**What the exercise asks**:
The answer must be an exact copy of the records, with every picture left out.

Data supplied section start

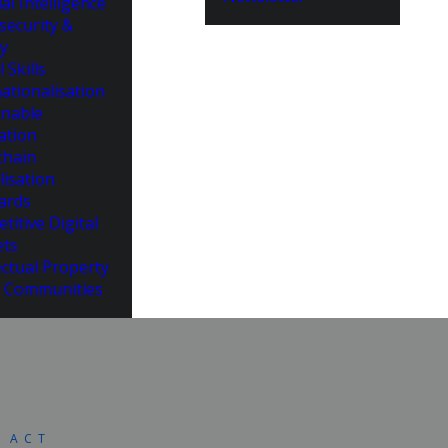
cial Intelligence
security &
cy
l Skills
ationalisation
inable
ation
chain
lisation
ards
titive Digital
ts
ectual Property
 Communities
S ACT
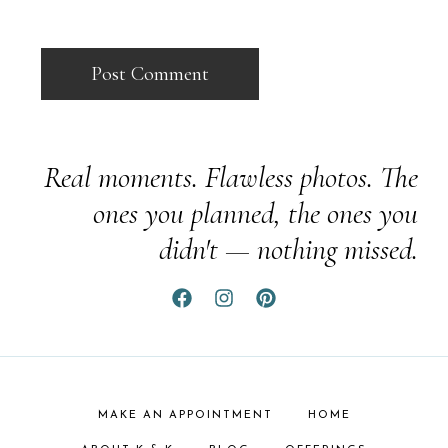
Real moments. Flawless photos. The
ones you planned, the ones you
didn't — nothing missed.
MAKE AN APPOINTMENT
HOME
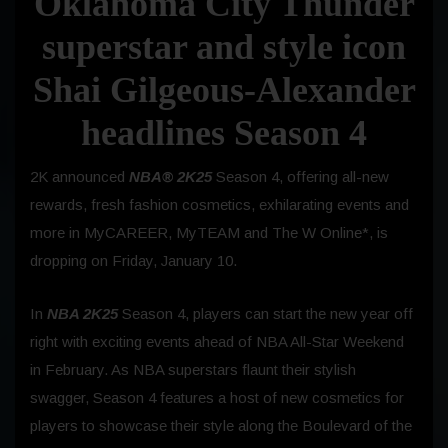
Oklahoma City Thunder
superstar and style icon
Shai Gilgeous-Alexander
headlines Season 4
2K announced
NBA® 2K25
Season 4, offering all-new
rewards, fresh fashion cosmetics, exhilarating events and
more in MyCAREER, MyTEAM and The W Online*, is
dropping on
Friday, January 10.
In
NBA 2K25
Season 4, players can start the new year off
right with exciting events ahead of NBA All-Star
Weekend
in February. As NBA superstars flaunt their stylish
swagger, Season 4 features a host of new cosmetics for
players to showcase their style along the Boulevard of the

Data supplied section end

**Exercise response**:
cial Intelligence
security &
cy
l Skills
ationalisation
inable
ation
chain
lisation
ards
titive Digital
ts
ectual Property
 Communities
S ACT
Real moments. Flawless photos. The
ones you planned, the ones you
didn't — nothing missed.
MAKE AN APPOINTMENT
HOME
Oklahoma City Thunder
superstar and style icon
Shai Gilgeous-Alexander
headlines Season 4
2K announced
NBA® 2K25
Season 4, offering all-new
rewards, fresh fashion cosmetics, exhilarating events and
more in MyCAREER, MyTEAM and The W Online*, is
dropping on
Friday, January 10.
In
NBA 2K25
Season 4, players can start the new year off
right with exciting events ahead of NBA All-Star
Weekend
in February. As NBA superstars flaunt their stylish
swagger, Season 4 features a host of new cosmetics for
players to showcase their style along the Boulevard of the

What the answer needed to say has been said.